Paru en 2002 sur le label Dernière Bande, Le Cantique des Cantiques est un morceau unique de 27 minutes, créé à l’occasion du mariage d’Alain Bashung et de Chloé Mons en 2001. Il s’agit d’une suite de poèmes extraits de l’Ancien Testament, où un homme et une femme échangent des propos sensuels, voire érotiques au long de descriptions souvent centrées sur le corps amoureux. Selon certains, ce texte exprime l’union idéale entre les époux, et l’on y souscrit aisément devant le timbre sensuel de Chloé Mons, enveloppée par la voix d’un Bashung attendri, s’abandonnant. Un moment rare, et de l’avoir rendu public est un signe de générosité… La traduction est signée Olivier Cadiot, déjà croisé sur Fantaisie Militaire. La musique, minimaliste et envoûtante, est de Rodolphe Burger, et la photo de Richard Dumas.

Alain Bashung – Instrumentaux

Uniquement disponible sur Les Hauts de Bashung, la seconde intégrale sortie en 2002, le disque Instrumentaux est rapidement devenu introuvable.

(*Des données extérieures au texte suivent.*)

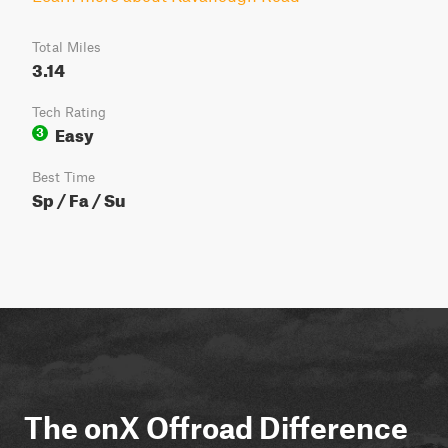
Total Miles
3.14
Tech Rating
Easy
3
Best Time
Sp / Fa / Su
The onX Offroad Difference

Différent et plus complet que Réservé aux Indiens, qui lui figurait sur l’intégrale de 1993, il contient 19 morceaux sans paroles, à l’exception de très courts extraits du film Ma Petite Entreprise. Car six titres proviennent de ce petit bijou interprété par Vincent Lindon et Zabou Breitman, qui sont autant de versions instrumentales issues de Chatterton. Et c’est une drôle d’expérience, d’écouter Elvire ou J’ai Longtemps Contemplé sans la voix. J’aime beaucoup White Spirit, qui date de 1983 et son pendant de 2002, Art Pégiator, aussi vaporeux que les deux Climax, ma préférence allant au Voyage à Honfleur, qui laisse un vague à l’âme donnant effectivement envie de prendre la route, ou plutôt le rail… Un disque inclassable où crépite un son ambient et electro, parfois jazzy pour une parenthèse ludique. Le digipack est magnifique, et son lézard non crédité.

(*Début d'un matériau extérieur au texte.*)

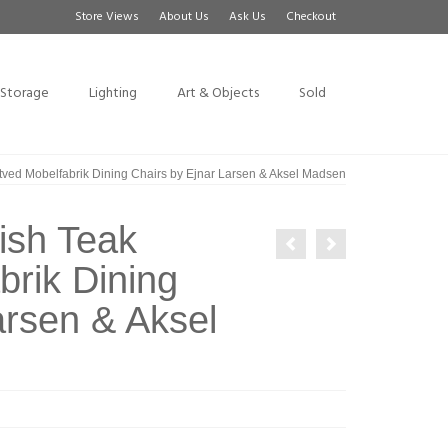
Store Views
About Us
Ask Us
Checkout
Storage
Lighting
Art & Objects
Sold
tved Mobelfabrik Dining Chairs by Ejnar Larsen & Aksel Madsen
ish Teak
rik Dining
arsen & Aksel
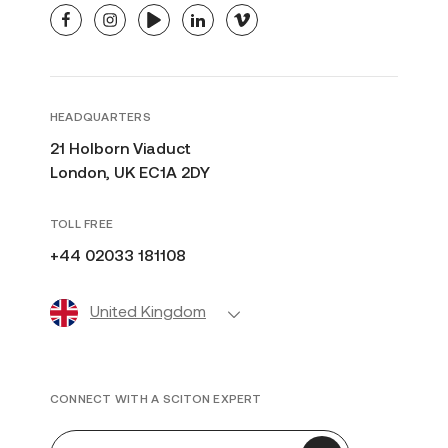
facebook
instagram
youtube
linkedin
vimeo
HEADQUARTERS
21 Holborn Viaduct
London, UK EC1A 2DY
TOLL FREE
+44 02033 181108
United Kingdom
CONNECT WITH A SCITON EXPERT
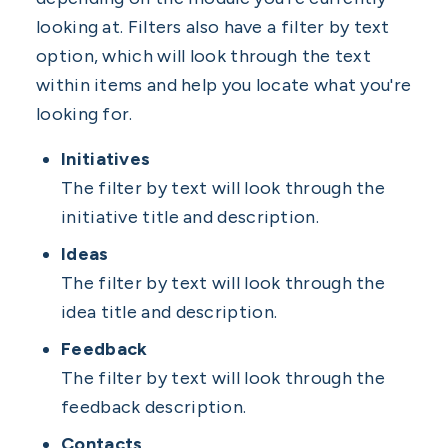
looking at. Filters also have a filter by text
option, which will look through the text
within items and help you locate what you're
looking for.
Initiatives
The filter by text will look through the
initiative title and description.
Ideas
The filter by text will look through the
idea title and description.
Feedback
The filter by text will look through the
feedback description.
Contacts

Alain Bashung – Confessions Publiques

Enregistrées lors d’une tournée au fil des villes de Lyon à Evreux, Bruxelles ou Paris, ces Confessions publiques font la part belle à Chatterton. À Ostende et L’Apiculteur ont été particulièrement retravaillés, en bord de mer l’accordéon s’est invité sur tout le morceau ; et du côté des abeilles, la coulée douce amère s’étend au gré de cordes espacées, tendues vers le silence d’applaudissements prolongés… Les classiques sont au menu, ça crie sur Gaby à la fois rabotée et étendue, malaxée ; Toujours sur la Ligne Blanche s’épanche à grands traits de peinture, remuée à même le seau ; Bijou Bijou terminant le bal en accords qui se font attendre, prolongeant le plaisir de Bashung sur le point de conclure son tour de chant. Un double album où l’on parcourt les quinze premières années de sa carrière, toujours entouré de musiciens incroyables, et j’aimerais citer ici Jean-Yves Lozac’h au pedal steel, un instrument typiquement country, souvent confondu avec la guitare.

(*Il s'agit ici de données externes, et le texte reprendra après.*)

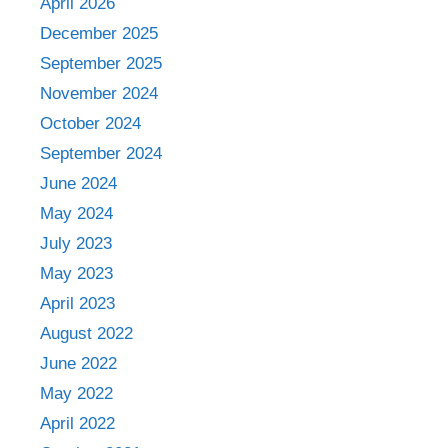
April 2026
December 2025
September 2025
November 2024
October 2024
September 2024
June 2024
May 2024
July 2023
May 2023
April 2023
August 2022
June 2022
May 2022
April 2022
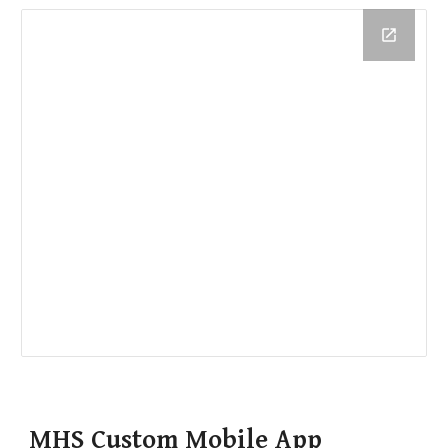
MHS Custom Mobile App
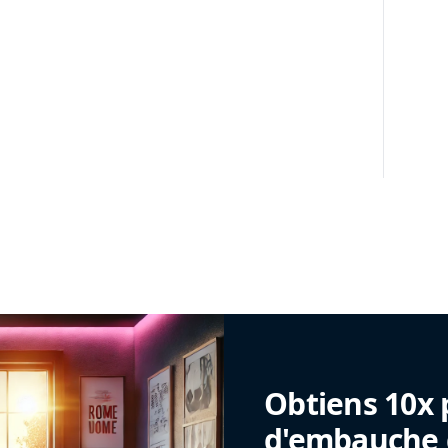
Obtiens 10x 
d'embauche g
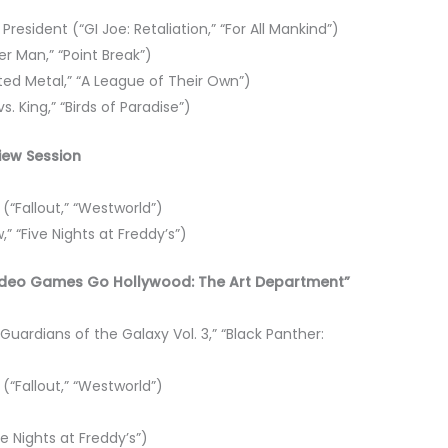
resident (“GI Joe: Retaliation,” “For All Mankind”)
r Man,” “Point Break”)
sted Metal,” “A League of Their Own”)
vs. King,” “Birds of Paradise”)
view Session
“Fallout,” “Westworld”)
,” “Five Nights at Freddy’s”)
 “Video Games Go Hollywood: The Art Department”
uardians of the Galaxy Vol. 3,” “Black Panther:
“Fallout,” “Westworld”)
ve Nights at Freddy’s”)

Alain Bashung – Fantaisie Militaire

Attendu au tournant de Chatterton, Alain Bashung sort de son silence en pleine vague trip hop, dans la foulée de Björk et Homogenic ou du Fat of the Land des Prodigy ; mais Fantaisie Militaire donne aussitôt l’impression d’avoir assimilé tout ça, Bashung préférant s’entourer d’une avant-garde de choix, allant du trop rare Joseph Racaille à Adrian Utley, guitariste des Portishead, ou encore d’Edith Fambuena ex-Les Valentins, ainsi que son vieil ami Rodolphe Burger. Et de coécrire avec Jean Fauque le ténébreux Pavillon des Lauriers ou le contemplatif Ode à la Vie, sculptés autour d’une rythmique sourde, voire opaque sur Samuel Hall, une tranche de vie à se pendre, écrite par Olivier Cadiot. Et s’il y a bien un petit coup de blues à l’ancienne, sur Dehors et ses cordes arrangées, l’ouvrage reste dominé par les machines et les gros beats, où par contraste la voix du chanteur est souvent dépouillée. 2043, La Nuit je Mens, Aucun Express sont autant de monuments où le cœur saigne, au sein d’un mille-feuille musical qui n’est pas près d’avoir des rides.